What is Stat Inflation?

When it comes to sports and money, they go hand in hand. Whether we’re discussing the value of a player’s contract or the price of a hotdog at the stadium, it is safe to say that you no longer receive the same bang for your buck.

Inflation is not only limited to the dollars earned on the field, however, as the benchmark for how much a player is worth has also changed.

This is what we call Stat Inflation, which is the league-wide changes that have occurred over the history of the sport.

A passing yard is not worth the same as it once was in the NFL, alongside a three-pointer in the NBA and a home run in MLB. So, when it seems as though a new record is being broken every season, it is not just because the players before them were that inferior. Instead, it is just because the game has evolved, thus allowing players to push the boundaries set before them.

Take Dan Marino’s 1984 season, when he became the first quarterback to throw for over 5,000 yards.

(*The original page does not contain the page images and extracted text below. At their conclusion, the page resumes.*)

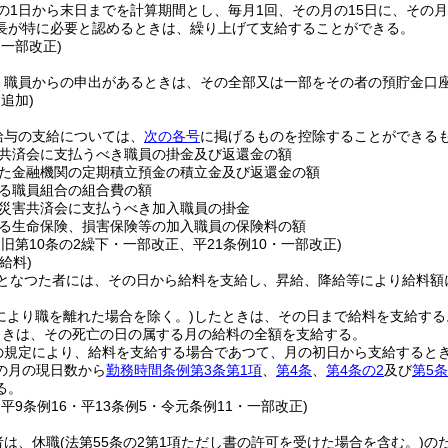
の1日から末日までを計算期間とし、毎月1回、その月の15日に、その
長が特に必要と認めるときは、繰り上げて支給することができる。
・一部改正)
、職員からの申出があるときは、その全部又は一部をその者の預貯金口
・追加)
給与の支給については、
次の各号
に掲げるものを控除することができる
共済会に支払うべき職員の掛金及び返還金の額
た金融機関の定期積立預金の積立金及び返還金の額
る職員組合の組合費の額
災害共済会に支払うべき加入職員の掛金
る生命保険、損害保険等の加入職員の保険料の額
・旧第10条の2繰下・一部改正、平21条例10・一部改正)
給料)
となつた者には、その日から給料を支給し、昇給、降給等により給料額
により職を離れた場合を除く。)
したときは、その日まで給料を支給する
ときは、その死亡の日の属する月の給料の全額を支給する。
の規定により、給料を支給する場合であつて、月の初日から支給すると
の月の現日数から
勤務時間条例第3条第1項
、
第4条
、
第4条の2
及び
第5条
る。
・平9条例16・平13条例5・令元条例11・一部改正)
者は、休職
(法第55条の2第1項ただし書の許可を受けた場合を含む。)
の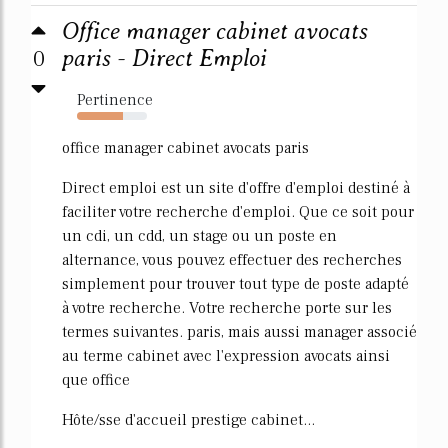
Office manager cabinet avocats
0
paris - Direct Emploi
Pertinence
66%
office manager cabinet avocats paris
Direct emploi est un site d'offre d'emploi destiné à
faciliter votre recherche d'emploi. Que ce soit pour
un cdi, un cdd, un stage ou un poste en
alternance, vous pouvez effectuer des recherches
simplement pour trouver tout type de poste adapté
à votre recherche. Votre recherche porte sur les
termes suivantes. paris, mais aussi manager associé
au terme cabinet avec l'expression avocats ainsi
que office
Hôte/sse d'accueil prestige cabinet...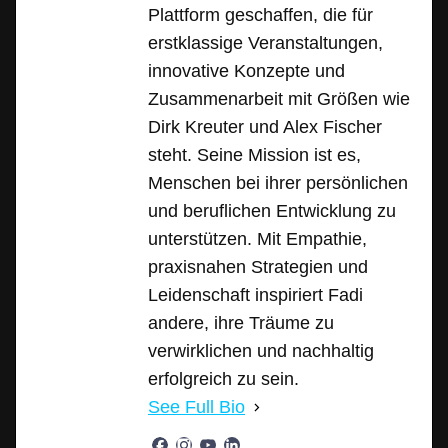
Plattform geschaffen, die für
erstklassige Veranstaltungen,
innovative Konzepte und
Zusammenarbeit mit Größen wie
Dirk Kreuter und Alex Fischer
steht. Seine Mission ist es,
Menschen bei ihrer persönlichen
und beruflichen Entwicklung zu
unterstützen. Mit Empathie,
praxisnahen Strategien und
Leidenschaft inspiriert Fadi
andere, ihre Träume zu
verwirklichen und nachhaltig
erfolgreich zu sein.
See Full Bio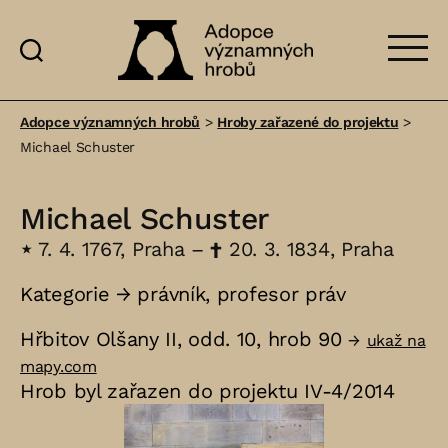
Adopce
významných
Adopce významných hrobů
>
Hroby zařazené do projektu
>
hrobů
Michael Schuster
Michael Schuster
⋆
7. 4. 1767, Praha –
†
20. 3. 1834, Praha
Kategorie →
právník
,
profesor práv
Hřbitov Olšany II, odd. 10, hrob 90
→
ukaž na
mapy.com
Hrob byl zařazen do projektu IV-4/2014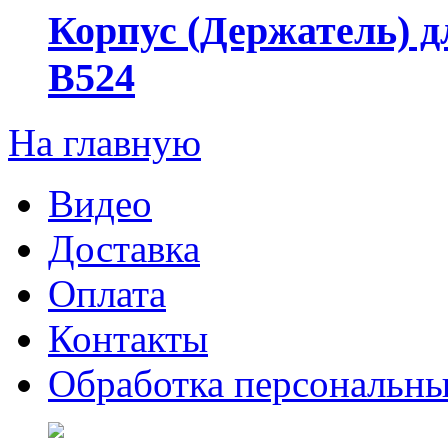
Корпус (Держатель) д
B524
На главную
Видео
Доставка
Оплата
Контакты
Обработка персональн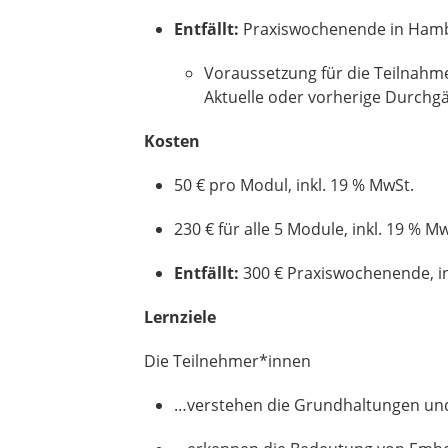
Entfällt:
Praxiswochenende in Hambu
Voraussetzung für die Teilnahm
Aktuelle oder vorherige Durchg
Kosten
50 € pro Modul, inkl. 19 % MwSt.
230 € für alle 5 Module, inkl. 19 % M
Entfällt:
300 € Praxiswochenende, in
Lernziele
Die Teilnehmer*innen
…verstehen die Grundhaltungen und 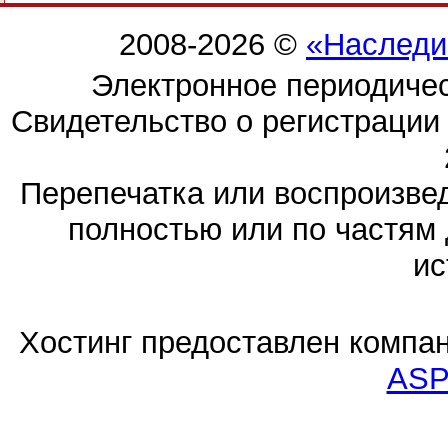
2008-2026 ©
«Наследи
Электронное периодиче
Свидетельство о регистраци
Перепечатка или воспроизв
полностью или по частям 
ис
Хостинг предоставлен компа
ASP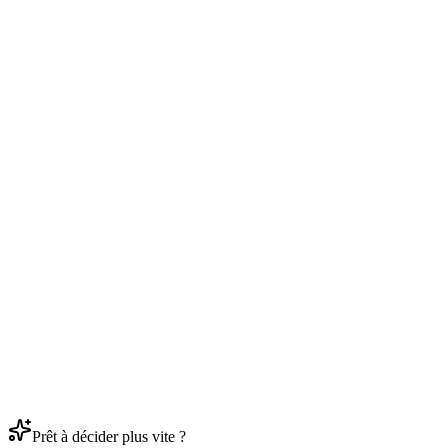
Données traitées et stockées sur infrastructure française. RGPD
natif. Aucun transfert hors UE.
Open Banking via Linxo
Actif
Agrégation bancaire via Linxo Connect, référence française de
l'open banking utilisée par des établissements bancaires. DSP2
conforme.
Prêt à décider plus vite ?
Voir la documentation API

Since passing attempts have inflated 9.1% and the average yards per attempt have gone up 14.5% over the span, Marino’s total passing yards would be the equivalent of 6,645 in 2021.

The same goes for Reggie Miller, who has the fourth-most made threes in NBA history currently, but if he were to play his entire career in the most recent era, he would have nearly an additional 2,000 threes made to easily place him at the top of the throne all-time.

The change is not always positive though, for example, if we take Bob Gibson’s 1968 season where he posted a 1.12 ERA, and put it in 2021’s season averages, it would inflate 60% to a 1.79.

Simply put, Stat Inflations’ main purpose is to balance a player’s stats in comparison to the league average at the time, which makes player-to-player or team-to-team debates from separate eras more comparable.

Follow Stat Inflation on our social platforms to see more examples of stat inflation with today’s top stars. The full website and book on Stat Inflation over the history of the NFL, NBA, and MLB will both be available soon!


NBAPre-3-Point Line Scoring

When comparing players before the installation of the 3-point line in 1976, it’s difficult to determine how those players would fare in attempts from beyond the arc. However, it is possible to calculate how players post-addition would perform if there was no added value to shooting from distance.

To calculate these scoring statistics, we take a player’s three-point attempts and trips to the free throw line in comparison to their overall field goal attempts and their usage percentage to determine how many more/fewer attempts they would take inside the arc if the benefit of an additional point was nonexistent.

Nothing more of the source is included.